With the advancement of global financial markets and the emergence of an online trading sphere, characterized by deregulation and increased accessibility from the perspective of retail traders, setting up an organization whose task it is to regulate the said markets and to protect investors, became an absolute necessity quite some time ago.
The Financial Futures Association of Japan was set up in 1989, by the Minister of Finance, acting upon the provisions of the Financial Futures Trading Law, promulgated one year earlier.
The primary objectives of the authority are easy to sum up: it protects investors, and it acts towards the promotion of a safe and healthy financial futures industry, through the proper management of regulation and futures firms.
In 1992, the Financial Futures Trading Law was revised and amended, introducing changes which allowed the FFAJ to self-regulate, thus further enhancing its capabilities.
In 2005, the law underwent yet another revision, as a result of which – among other improvements – a mediation system was added, which now allows the FFAJ to settle various disputes between its members and their investors.
In 2007, another major milestone came about in the existence of the FFAJ. The Financial Instruments and Exchange Law (FIEL) was passed, which redefined the legal naming and thus the status of securities and financial futures firms, as well as other investment firms, bringing them all under the umbrella of “financial instruments firms”. Other institutions such as banks were also redefined as “registered financial institutions”.

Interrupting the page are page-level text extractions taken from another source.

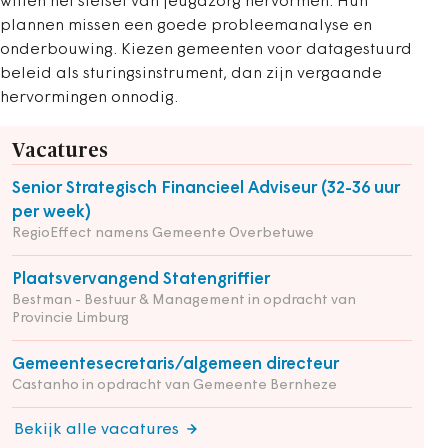
willen het stelsel van jeugdzorg hervormen. Hun
plannen missen een goede probleemanalyse en
onderbouwing. Kiezen gemeenten voor datagestuurd
beleid als sturingsinstrument, dan zijn vergaande
hervormingen onnodig.
Vacatures
Senior Strategisch Financieel Adviseur (32-36 uur
per week)
RegioEffect namens Gemeente Overbetuwe
Plaatsvervangend Statengriffier
Bestman - Bestuur & Management in opdracht van
Provincie Limburg
Gemeentesecretaris/algemeen directeur
Castanho in opdracht van Gemeente Bernheze
Bekijk alle vacatures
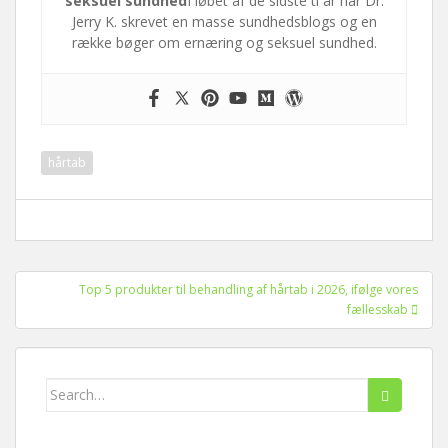
seksuel sundhed
I løbet af de sidste ti år har Dr.
Jerry K. skrevet en masse sundhedsblogs og en
række bøger om ernæring og seksuel sundhed.
hårtab
Indlægsnavigation
Top 5 produkter til behandling af hårtab i 2026, ifølge vores
fællesskab
Søg
efter:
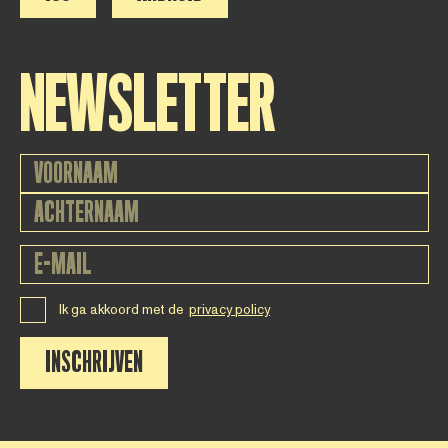
NEWSLETTER
Ik ga akkoord met de
privacy policy
INSCHRIJVEN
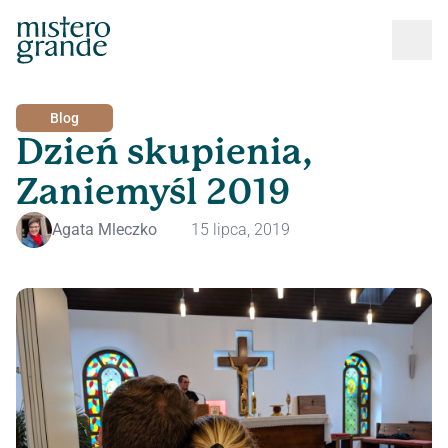
Blog
Dzień skupienia,
Zaniemyśl 2019
Agata Mleczko
15 lipca, 2019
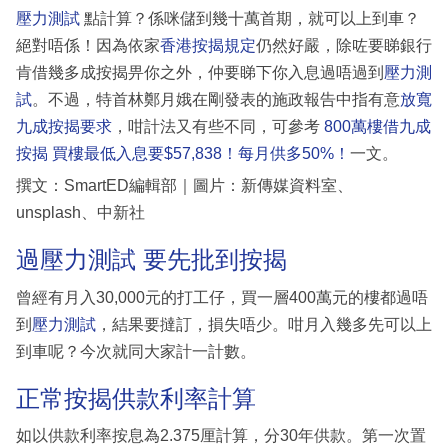
壓力測試
點計算？係咪儲到幾十萬首期，就可以上到車？
絕對唔係！因為依家
香港按揭規定
仍然好嚴，除咗要睇銀行
肯借幾多成按揭畀你之外，仲要睇下你入息過唔過到
壓力測
試
。不過，特首林鄭月娥在剛發表的施政報告中指有意
放寬
九成按揭要求
，咁計法又有些不同，可參考
800萬樓借九成
按揭 買樓最低入息要$57,838！每月供多50%！
一文。
撰文：SmartED編輯部｜圖片：新傳媒資料室、
unsplash、中新社
過壓力測試 要先批到按揭
曾經有月入30,000元的打工仔，買一層400萬元的樓都過唔
到
壓力測試
，結果要撻訂，損失唔少。咁月入幾多先可以上
到車呢？今次就同大家計一計數。
正常按揭供款利率計算
如以供款利率按息為2.375厘計算，分30年供款。第一次置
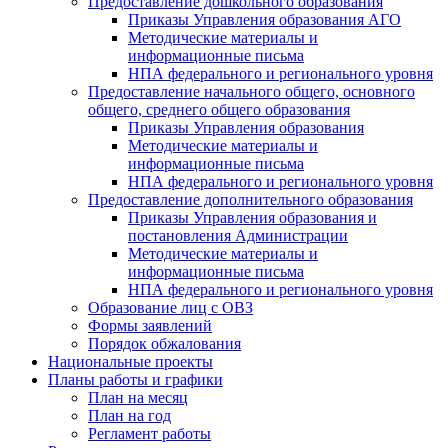
Предоставление дошкольного образования
Приказы Управления образования АГО
Методические материалы и
информационные письма
НПА федерального и регионального уровня
Предоставление начального общего, основного
общего, среднего общего образования
Приказы Управления образования
Методические материалы и
информационные письма
НПА федерального и регионального уровня
Предоставление дополнительного образования
Приказы Управления образования и
постановления Администрации
Методические материалы и
информационные письма
НПА федерального и регионального уровня
Образование лиц с ОВЗ
Формы заявлений
Порядок обжалования
Национальные проекты
Планы работы и графики
План на месяц
План на год
Регламент работы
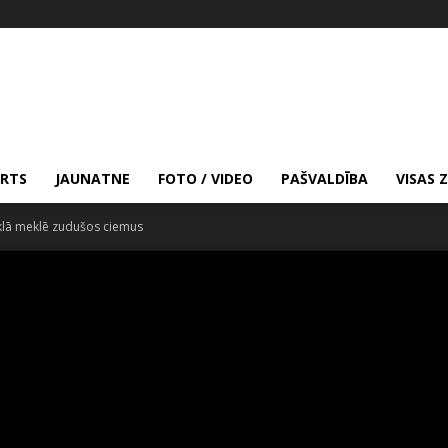
RTS
JAUNATNE
FOTO / VIDEO
PAŠVALDĪBA
VISAS 
iklā meklē zudušos ciemus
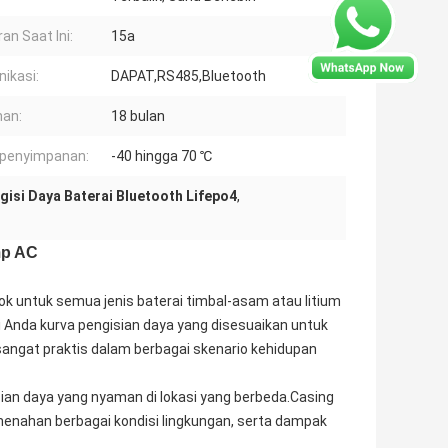
an Saat Ini:
15a
ikasi:
DAPAT,RS485,Bluetooth
an:
18 bulan
 penyimpanan:
-40 hingga 70 ℃
gisi Daya Baterai Bluetooth Lifepo4
,
mp AC
k untuk semua jenis baterai timbal-asam atau litium
i Anda kurva pengisian daya yang disesuaikan untuk
angat praktis dalam berbagai skenario kehidupan
sian daya yang nyaman di lokasi yang berbeda.Casing
nahan berbagai kondisi lingkungan, serta dampak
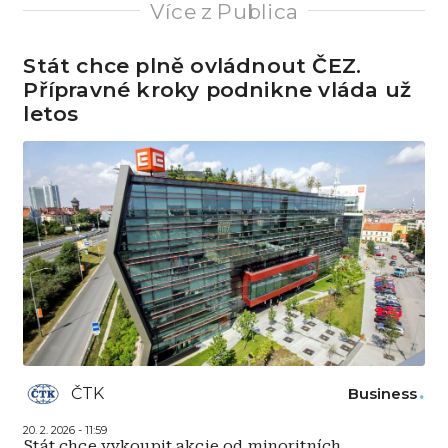
Více z Publica
Stát chce plně ovládnout ČEZ.
Přípravné kroky podnikne vláda už
letos
ČTK
Business
20. 2. 2026 - 11:59
Stát chce vykoupit akcie od minoritních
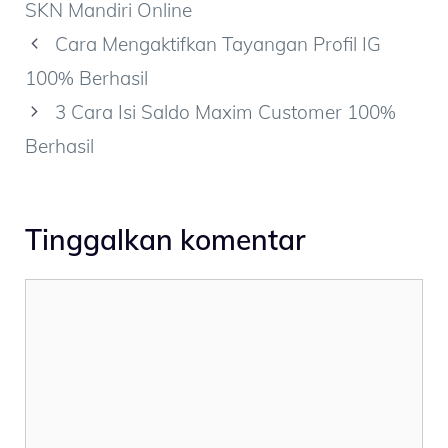
SKN Mandiri Online
Cara Mengaktifkan Tayangan Profil IG
100% Berhasil
3 Cara Isi Saldo Maxim Customer 100%
Berhasil
Tinggalkan komentar
Komentar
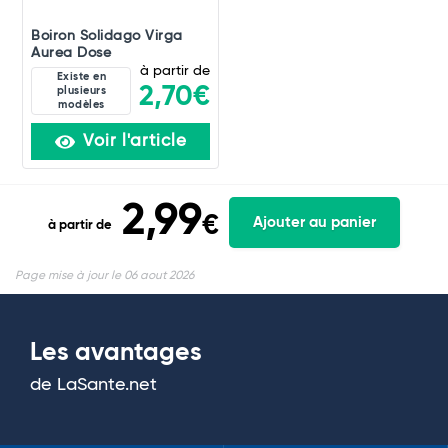
Boiron Solidago Virga
Aurea Dose
à partir de
Existe en
2,70€
plusieurs
modèles
Voir l'article
2,99
€
Ajouter au panier
à partir de
Page mise à jour le 06 aout 2026
Les avantages
de LaSante.net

The FFAJ has been transformed as well, becoming a public interest corporation financial instruments firms association.
The association is obviously not the right target for a shoddy online operator looking to pick up a cheap license. It only has 146 members currently, of whom 142 benefit from full membership, and 4 have special member statuses.
While we’ve already covered the basic mission statement of the organization, it is always worth taking a closer look at its services.
As a self-regulating organization, the FFAJ is keen on promoting self regulation among the futures industry participants too.
To that end, it formulates self regulatory rules for its members and it offers them guidance, as well as auditing services and recommendations.
Investor complaints are very high up on the organization’s list of priorities. The FFAJ always aims to solve such complaints in a timely manner, in full cooperation with its members, as well as the investors making the complaints.
The FFAJ’s industry-growth promoting activities do not entail marketing. Rather, they consist of gathering statistical data and drawing the due conclusions from it. Then, based on these conclusions, the organization puts forward concrete recommendations meant to help with the healthy growth of the vertical.
The FFAJ also handles public relations through its website (http://www.ffaj.or.jp), and it hosts training sessions and seminars. It also issues publications on the financial futures industry.
Given the legal framework under which it operates, the FFAJ is indeed a very serious regulatory authority and membership in it commands prestige and trust.